Allan Rock, former Minister of Justice

"[This does not amount to ] a race-based discount on sentencing. The provision does not ask courts to remedy the over-representation of aboriginal people in prisons by artificially reducing incarceration rates. Rather, sentencing judges are required to pay particular attention to the circumstances of aboriginal offenders in order to endeavour to achieve a truly fit and proper sentence in any particular case."
Justice Louis LeBel, Supreme Court of Canada

"When you have a lessened sentence, it really does feel like a slap in the face. It really does feel like a re-victimization for the victim."
"I have seen how devastating it is for the victim [even leading to suicide]. The victims deserve to have someone advocating for them in court just as much as the perpetrator."
Dawn Lavell-Harvard, president, Native Women's Association of Canada

"Should there be some benefit given to an aboriginal man for attacking his aboriginal wife and killing her?
"She is no less deserving of consideration than he is; indeed, the contrary."
Justice John Rooke, Nunavut Court of Justice
The aboriginal community within Canada is indeed over-represented in the prison system. That is because, simply, more crimes are committed from within and in that community than from other Canadians and their communities. The death rate of young aboriginal men is high due to suicide, and it is higher yet as a result of rampant violence within the aboriginal community. Crimes against aboriginal women within the community are also high, but it is both genders who are vulnerable to community violence.

As are children. The dysfunction level of parental supervision of young aboriginal children is also high, with alcohol and drug addiction root causes, and patterning children to follow their parents' and communities' examples. Generally speaking, educational opportunities are not given the high value they should be regarded with, in the general aboriginal population. Aboriginals are swift to excuse themselves for these traditional cultural and social shortcomings by placing blame on the non-aboriginal community.

Discrimination certainly does exist, but latter day bigotry would certainly be reduced to fewer and further between if aboriginals themselves gave less fuel to the fire of discrimination. Turning toward rejection of the vices that destroy their lives and adopting the virtues that would enhance them. If not for themselves, then for the coming generation. Pride in heritage could be bolstered immeasurably by accepting responsibility for themselves, by rejecting the misogyny and violence that ruins lives.

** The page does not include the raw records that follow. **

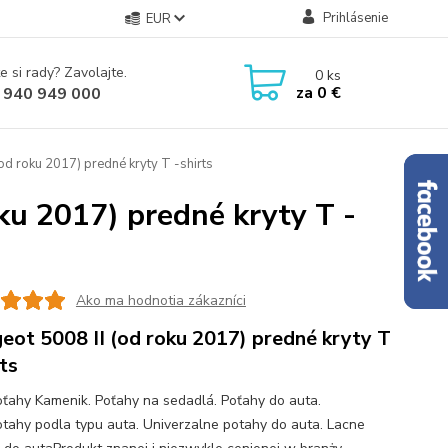
Prihlásenie
EUR
e si rady? Zavolajte.
0
ks
za
0 €
 940 949 000
od roku 2017) predné kryty T -shirts
ku 2017) predné kryty T -
Ako ma hodnotia zákazníci
eot 5008 II (od roku 2017) predné kryty T
rts
ťahy Kamenik. Poťahy na sedadlá. Poťahy do auta.
tahy podla typu auta. Univerzalne potahy do auta. Lacne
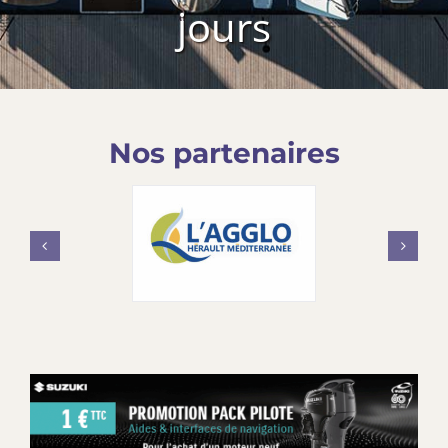
jours
Nos partenaires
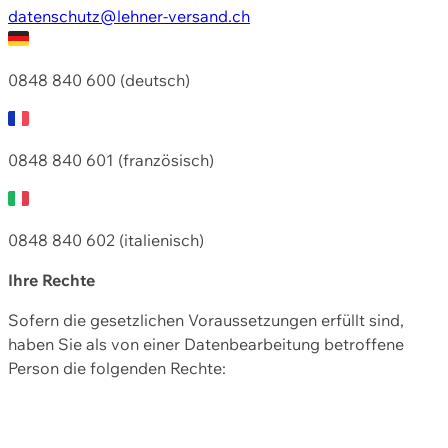
datenschutz@lehner-versand.ch
0848 840 600 (deutsch)
0848 840 601 (französisch)
0848 840 602 (italienisch)
Ihre Rechte
Sofern die gesetzlichen Voraussetzungen erfüllt sind,
haben Sie als von einer Datenbearbeitung betroffene
Person die folgenden Rechte:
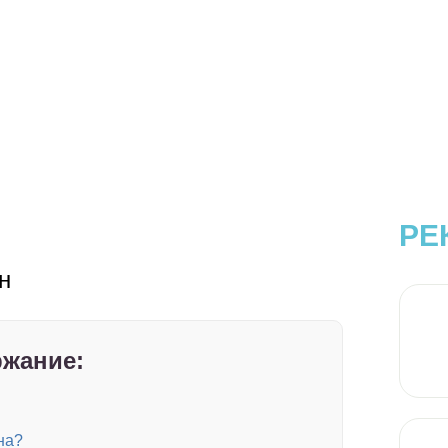
РЕ
н
жание:
на?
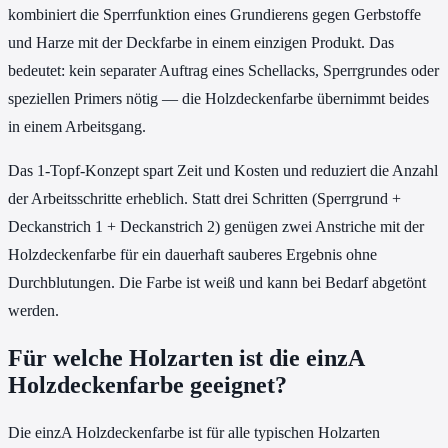
kombiniert die Sperrfunktion eines Grundierens gegen Gerbstoffe
und Harze mit der Deckfarbe in einem einzigen Produkt. Das
bedeutet: kein separater Auftrag eines Schellacks, Sperrgrundes oder
speziellen Primers nötig — die Holzdeckenfarbe übernimmt beides
in einem Arbeitsgang.
Das 1-Topf-Konzept spart Zeit und Kosten und reduziert die Anzahl
der Arbeitsschritte erheblich. Statt drei Schritten (Sperrgrund +
Deckanstrich 1 + Deckanstrich 2) genügen zwei Anstriche mit der
Holzdeckenfarbe für ein dauerhaft sauberes Ergebnis ohne
Durchblutungen. Die Farbe ist weiß und kann bei Bedarf abgetönt
werden.
Für welche Holzarten ist die einzA
Holzdeckenfarbe geeignet?
Die einzA Holzdeckenfarbe ist für alle typischen Holzarten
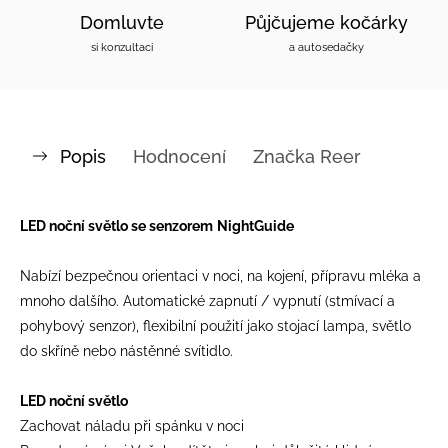
Domluvte
Půjčujeme kočárky
si konzultaci
a autosedačky
Popis
Hodnocení
Značka
Reer
LED noční světlo se senzorem
NightGuide
Nabízí bezpečnou orientaci v noci, na kojení, přípravu mléka a
mnoho dalšího. Automatické zapnutí / vypnutí (stmívací a
pohybový senzor), flexibilní použití jako stojací lampa, světlo
do skříně nebo nástěnné svítidlo.
LED noční světlo
Zachovat náladu při spánku v noci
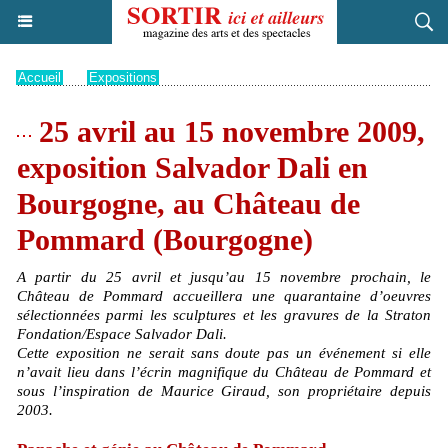
Accueil
>
Expositions
25 avril au 15 novembre 2009,
exposition Salvador Dali en
Bourgogne, au Château de
Pommard (Bourgogne)
A partir du 25 avril et jusqu’au 15 novembre prochain, le
Château de Pommard accueillera une quarantaine d’oeuvres
sélectionnées parmi les sculptures et les gravures de la Straton
Fondation/Espace Salvador Dali.
Cette exposition ne serait sans doute pas un événement si elle
n’avait lieu dans l’écrin magnifique du Château de Pommard et
sous l’inspiration de Maurice Giraud, son propriétaire depuis
2003.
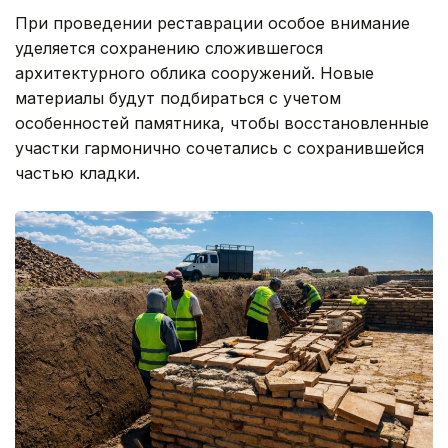
При проведении реставрации особое внимание
уделяется сохранению сложившегося
архитектурного облика сооружений. Новые
материалы будут подбираться с учетом
особенностей памятника, чтобы восстановленные
участки гармонично сочетались с сохранившейся
частью кладки.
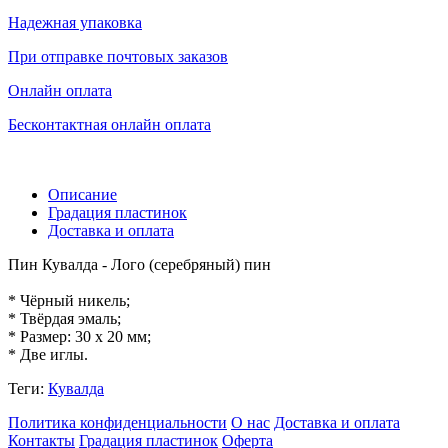
Надежная упаковка
При отправке почтовых заказов
Онлайн оплата
Бесконтактная онлайн оплата
Описание
Градация пластинок
Доставка и оплата
Пин Кувалда - Лого (серебряный) пин
* Чёрный никель;
* Твёрдая эмаль;
* Размер: 30 х 20 мм;
* Две иглы.
Теги:
Кувалда
Политика конфиденциальности
О нас
Доставка и оплата
Контакты
Градация пластинок
Оферта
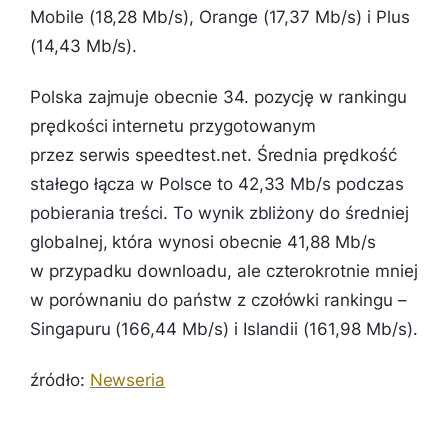
Mobile (18,28 Mb/s), Orange (17,37 Mb/s) i Plus
(14,43 Mb/s).
Polska zajmuje obecnie 34. pozycję w rankingu
prędkości internetu przygotowanym
przez serwis speedtest.net. Średnia prędkość
stałego łącza w Polsce to 42,33 Mb/s podczas
pobierania treści. To wynik zbliżony do średniej
globalnej, która wynosi obecnie 41,88 Mb/s
w przypadku downloadu, ale czterokrotnie mniej
w porównaniu do państw z czołówki rankingu –
Singapuru (166,44 Mb/s) i Islandii (161,98 Mb/s).
źródło:
Newseria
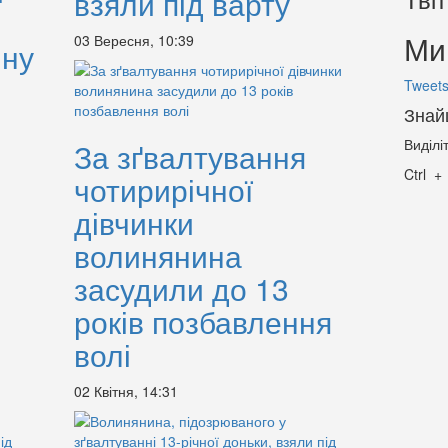
взяли під варту
Ми 
03 Вересня, 10:39
ину
Tweets
Знай
Виділі
За зґвалтування
Ctrl
чотирирічної
дівчинки
волинянина
засудили до 13
років позбавлення
волі
02 Квітня, 14:31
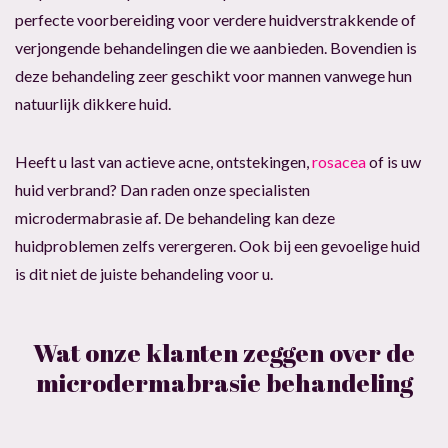
perfecte voorbereiding voor verdere huidverstrakkende of
verjongende behandelingen die we aanbieden. Bovendien is
deze behandeling zeer geschikt voor mannen vanwege hun
natuurlijk dikkere huid.
Heeft u last van actieve acne, ontstekingen,
rosacea
of is uw
huid verbrand? Dan raden onze specialisten
microdermabrasie af. De behandeling kan deze
huidproblemen zelfs verergeren. Ook bij een gevoelige huid
is dit niet de juiste behandeling voor u.
Wat onze klanten zeggen over de
microdermabrasie behandeling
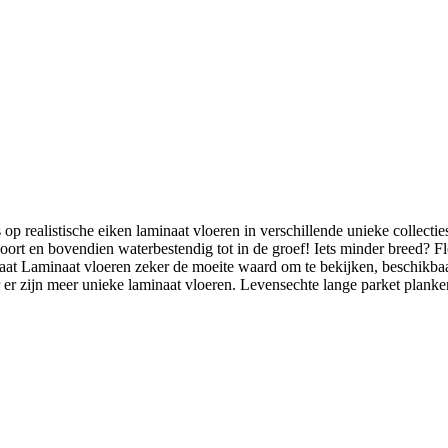
 realistische eiken laminaat vloeren in verschillende unieke collecties
 soort en bovendien waterbestendig tot in de groef! Iets minder breed? 
graat Laminaat vloeren zeker de moeite waard om te bekijken, beschikba
r er zijn meer unieke laminaat vloeren. Levensechte lange parket plank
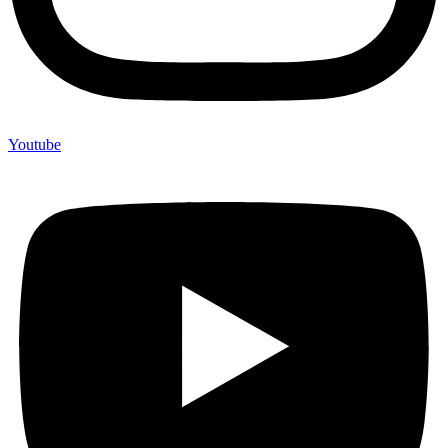
Youtube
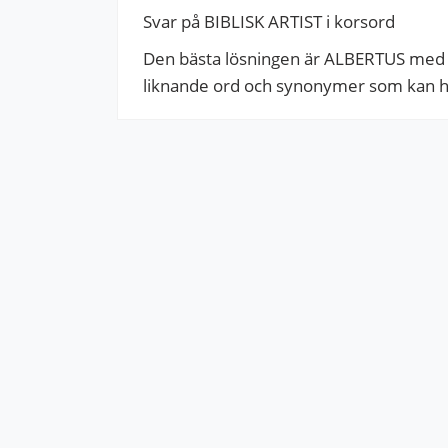
Svar på BIBLISK ARTIST i korsord
Den bästa lösningen är ALBERTUS med 8 
liknande ord och synonymer som kan hjäl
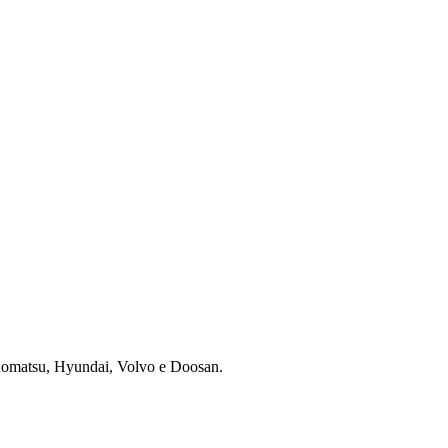
 Komatsu, Hyundai, Volvo e Doosan.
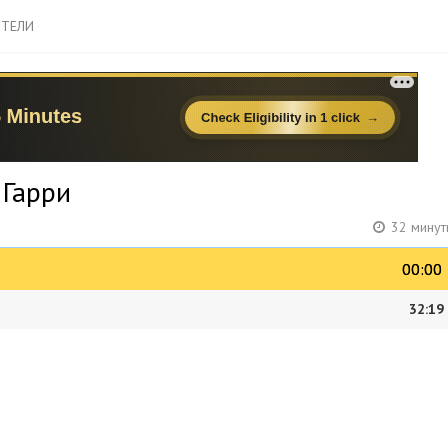
ТЕЛИ
 Гарри
32 минут
00:00
00:00
32:19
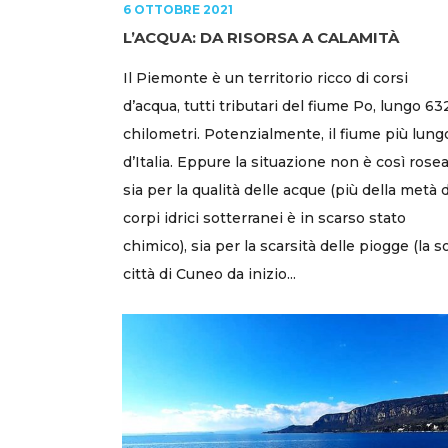
6 OTTOBRE 2021
L’ACQUA: DA RISORSA A CALAMITÀ
Il Piemonte è un territorio ricco di corsi
d’acqua, tutti tributari del fiume Po, lungo 63
chilometri. Potenzialmente, il fiume più lung
d’Italia. Eppure la situazione non è così rosea
sia per la qualità delle acque (più della metà 
corpi idrici sotterranei è in scarso stato
chimico), sia per la scarsità delle piogge (la s
città di Cuneo da inizio...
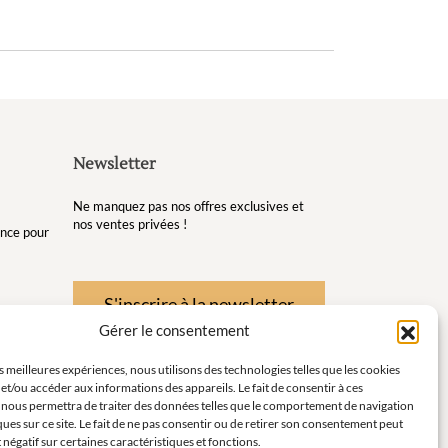
Newsletter
Ne manquez pas nos offres exclusives et
nos ventes privées !
gance pour
S'inscrire à la newsletter
Gérer le consentement
re et de
es meilleures expériences, nous utilisons des technologies telles que les cookies
et/ou accéder aux informations des appareils. Le fait de consentir à ces
té pour
 nous permettra de traiter des données telles que le comportement de navigation
ques sur ce site. Le fait de ne pas consentir ou de retirer son consentement peut
t négatif sur certaines caractéristiques et fonctions.
instants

Citing past injustices like colonialism and racism and the residential school program that took native children from their homes in an effort to wean them from aboriginal tradition is cited as a misguided and harmful practise that traumatized an entire population. Reality is never that cut-and-dry; in many instances those in the residential school programs learned to be industrious and capable people; they hadn't suffered the misery and violence that others have claimed.

Upper-class British (and Canadian) students have traditionally been wrenched from their families to be sent to residential preparatory schools and some lived through miserable experiences, yet by and large they prospered and survived the misery to become the best-educated and reliable scholars, educators, scientists, military personnel, lawyers and doctors in the elite-echelon of British society.

When in 1996 the-then government brought in a Criminal Code change to empower judges to consider 'the enduring impact of colonialism, displacement, residential schools in determining appropriate sentences in the carriage of justice for aboriginal offenders, including issues of extreme violence' the "Gladue" report instructed judges how they might proceed to administer the new law.

It has resulted in repeat offenders, and those who commit violent crimes, often not realizing the full extent of society's justice for such offenders. But even while the adjusted Criminal Code law was recognized and often utilized, the reality is that sentencing reform has done nothing to reduce the number of aboriginal Canadians behind bars. As four percent of the Canadian population they remain 24 percent of federal inmates; higher even for women with 36 percent aboriginal.

The government and Canadians at large generally feel responsible for the plight of native Canadians, accepting the past ills they suffered as having been reason for their high rate of crime and dysfunction. Continuing that sentiment may make the general population feel good about their high mindedness in willingly taking responsibility for the plight of the aboriginal society, but it really does no good for the native population themselves to rest comfortably in the soothing excuse that others are responsible, not themselves.

Substance abuse and mental health treatment programs could be increased, to offer both inmates and those in the general community more support, but in the final analysis it will have to be up to the aboriginal populations themselves to register their pride in who and what they are by redefining themselves as responsible for themselves. The high degree of dependency on government is no credit to an independent people who claim for themselves the status of a "nation", insisting on "nation-to-nation" respectful exchanges.

If they cannot respect themselves through full independence and mature responsibility, how can they find respect in the wider community, other than as vulnerable and hapless people needing constant direction and compassionate support without themselves exerting the effort to find their own direction with that support, as responsible citizens, proud of an independence they have not yet discovered.